Maximizing the Future
Taking support systems to the next level, according to Celent's Weber, will require insurers to do a better job of collecting and analyzing the data captured from all their distribution channels. "So far, they've been going after the low-hanging fruit in online systems," he says. "They're early on in optimizing use of the datait's not too sophisticated yet."
U.S.-based insurers should look at their European counterparts for ideas about how to enhance their sales capabilities, recommends Jerome Zingg, who heads the distribution excellence practice for Accenture's (Chicago) insurance group. The bank distribution channel, for example, still is largely underutilized in the United States, Zingg contends. European financial institutions have done a better job of selling life insurance and related products as part of a wealth management solution than have their U.S.-based rivals, he says, adding that this strategy is starting to take hold in Canada.
Additionally, insurers could adapt a retail bank example by offering agents reward points for generating certain levels of business, Zingg suggests.
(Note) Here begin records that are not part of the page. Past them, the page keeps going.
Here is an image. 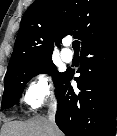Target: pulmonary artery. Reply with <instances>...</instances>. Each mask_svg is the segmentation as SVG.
Masks as SVG:
<instances>
[{
  "label": "pulmonary artery",
  "instance_id": "pulmonary-artery-1",
  "mask_svg": "<svg viewBox=\"0 0 117 136\" xmlns=\"http://www.w3.org/2000/svg\"><path fill=\"white\" fill-rule=\"evenodd\" d=\"M66 46H68V44H66ZM61 57L65 62H71L73 60V53L70 49L68 48H64L61 51Z\"/></svg>",
  "mask_w": 117,
  "mask_h": 136
}]
</instances>
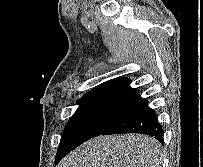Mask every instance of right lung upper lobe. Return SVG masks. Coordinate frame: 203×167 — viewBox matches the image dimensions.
I'll return each mask as SVG.
<instances>
[{
    "instance_id": "obj_1",
    "label": "right lung upper lobe",
    "mask_w": 203,
    "mask_h": 167,
    "mask_svg": "<svg viewBox=\"0 0 203 167\" xmlns=\"http://www.w3.org/2000/svg\"><path fill=\"white\" fill-rule=\"evenodd\" d=\"M140 99L141 96L130 87V79L119 77L100 84L79 101H102L133 107Z\"/></svg>"
}]
</instances>
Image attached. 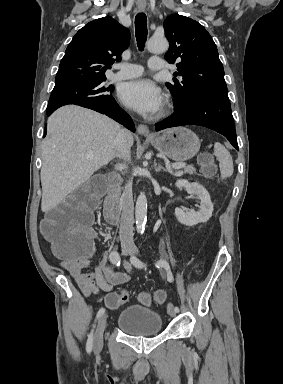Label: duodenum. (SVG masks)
<instances>
[{
    "label": "duodenum",
    "instance_id": "410a0bca",
    "mask_svg": "<svg viewBox=\"0 0 283 384\" xmlns=\"http://www.w3.org/2000/svg\"><path fill=\"white\" fill-rule=\"evenodd\" d=\"M121 176L118 172H111L108 175V192L104 202V219L112 224L117 225L120 222V206L119 187L121 184Z\"/></svg>",
    "mask_w": 283,
    "mask_h": 384
}]
</instances>
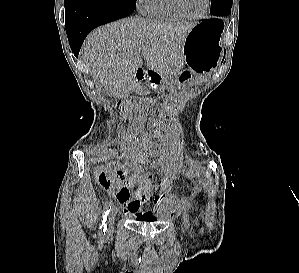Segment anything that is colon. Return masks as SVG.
<instances>
[{
    "instance_id": "colon-1",
    "label": "colon",
    "mask_w": 299,
    "mask_h": 273,
    "mask_svg": "<svg viewBox=\"0 0 299 273\" xmlns=\"http://www.w3.org/2000/svg\"><path fill=\"white\" fill-rule=\"evenodd\" d=\"M99 179L100 178H103V179H108V177H109V174H106V173H104V172H101V173H99Z\"/></svg>"
}]
</instances>
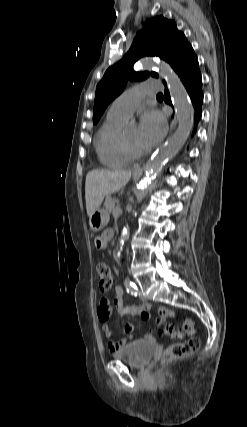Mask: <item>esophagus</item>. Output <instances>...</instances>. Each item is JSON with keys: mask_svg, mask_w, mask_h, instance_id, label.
<instances>
[{"mask_svg": "<svg viewBox=\"0 0 247 427\" xmlns=\"http://www.w3.org/2000/svg\"><path fill=\"white\" fill-rule=\"evenodd\" d=\"M174 126H175V122L173 121L172 125H171V131L173 130ZM142 171H143V169L140 166H138L134 169V173H136V174H141Z\"/></svg>", "mask_w": 247, "mask_h": 427, "instance_id": "esophagus-1", "label": "esophagus"}]
</instances>
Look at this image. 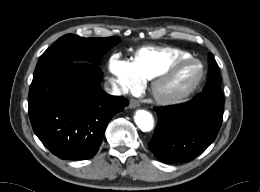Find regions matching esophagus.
I'll list each match as a JSON object with an SVG mask.
<instances>
[{
    "instance_id": "obj_1",
    "label": "esophagus",
    "mask_w": 260,
    "mask_h": 192,
    "mask_svg": "<svg viewBox=\"0 0 260 192\" xmlns=\"http://www.w3.org/2000/svg\"><path fill=\"white\" fill-rule=\"evenodd\" d=\"M139 105L140 104H139V102L136 99H131L130 100L129 107L131 109L137 108V107H139Z\"/></svg>"
}]
</instances>
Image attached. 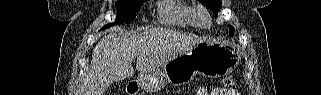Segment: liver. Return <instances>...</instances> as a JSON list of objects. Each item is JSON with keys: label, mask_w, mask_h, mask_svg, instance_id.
I'll use <instances>...</instances> for the list:
<instances>
[{"label": "liver", "mask_w": 321, "mask_h": 95, "mask_svg": "<svg viewBox=\"0 0 321 95\" xmlns=\"http://www.w3.org/2000/svg\"><path fill=\"white\" fill-rule=\"evenodd\" d=\"M115 29L95 46L89 71L78 95H102L112 82L134 75L136 69L153 72L174 57L190 51L204 39L163 28H151L138 34L117 33Z\"/></svg>", "instance_id": "1"}]
</instances>
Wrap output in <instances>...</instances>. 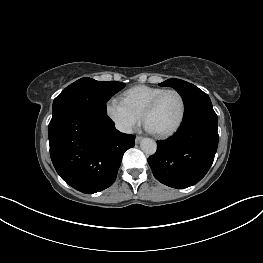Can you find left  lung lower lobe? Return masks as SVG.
<instances>
[{
    "instance_id": "left-lung-lower-lobe-1",
    "label": "left lung lower lobe",
    "mask_w": 263,
    "mask_h": 263,
    "mask_svg": "<svg viewBox=\"0 0 263 263\" xmlns=\"http://www.w3.org/2000/svg\"><path fill=\"white\" fill-rule=\"evenodd\" d=\"M218 146L217 115L213 108L184 117L172 137L158 142L148 163L157 180L173 188L199 182L211 167Z\"/></svg>"
}]
</instances>
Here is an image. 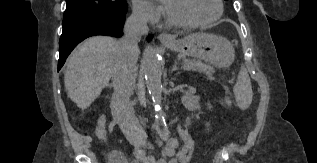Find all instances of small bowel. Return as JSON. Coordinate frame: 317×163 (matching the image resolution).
Masks as SVG:
<instances>
[{
  "label": "small bowel",
  "instance_id": "small-bowel-1",
  "mask_svg": "<svg viewBox=\"0 0 317 163\" xmlns=\"http://www.w3.org/2000/svg\"><path fill=\"white\" fill-rule=\"evenodd\" d=\"M180 138L183 142V146L178 149V143L175 139H170L163 151L162 158L156 159L153 156L146 155L144 151L137 149L135 151V159L129 163H167V158L173 156L177 152V156L173 158L169 163H188L194 153L195 146L190 134L181 130ZM109 163H128L125 156L118 152H113L109 155Z\"/></svg>",
  "mask_w": 317,
  "mask_h": 163
}]
</instances>
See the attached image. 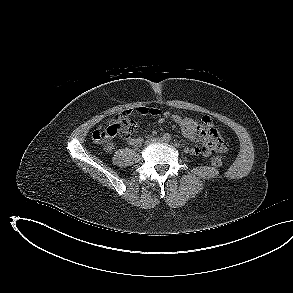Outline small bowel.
<instances>
[{
  "instance_id": "1",
  "label": "small bowel",
  "mask_w": 293,
  "mask_h": 293,
  "mask_svg": "<svg viewBox=\"0 0 293 293\" xmlns=\"http://www.w3.org/2000/svg\"><path fill=\"white\" fill-rule=\"evenodd\" d=\"M131 112L133 111H128V113ZM134 112L141 115L158 117V121L161 123L165 120H171L178 124L185 138L191 141L201 142V145L190 149L192 155L210 156L213 152L222 154L227 149L220 130L208 116H204L199 122L191 117H182L169 111L162 112L157 108H148L145 106L137 108ZM142 141V137L137 135L128 138L130 145H138Z\"/></svg>"
}]
</instances>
Agents then could cash in the points for business-related rewards such as marketing collateral, an agent Web site operated by the carrier on the agent's behalf or other business-building benefits.
Zingg also recommends that insurers, particularly national carriers, look beyond the financial services arena to the retail industry. National retail chains, he points out, price products differently in different markets, and offer tailored looks and features from location to locationa concept that could be adapted by insurers operating in multiple markets.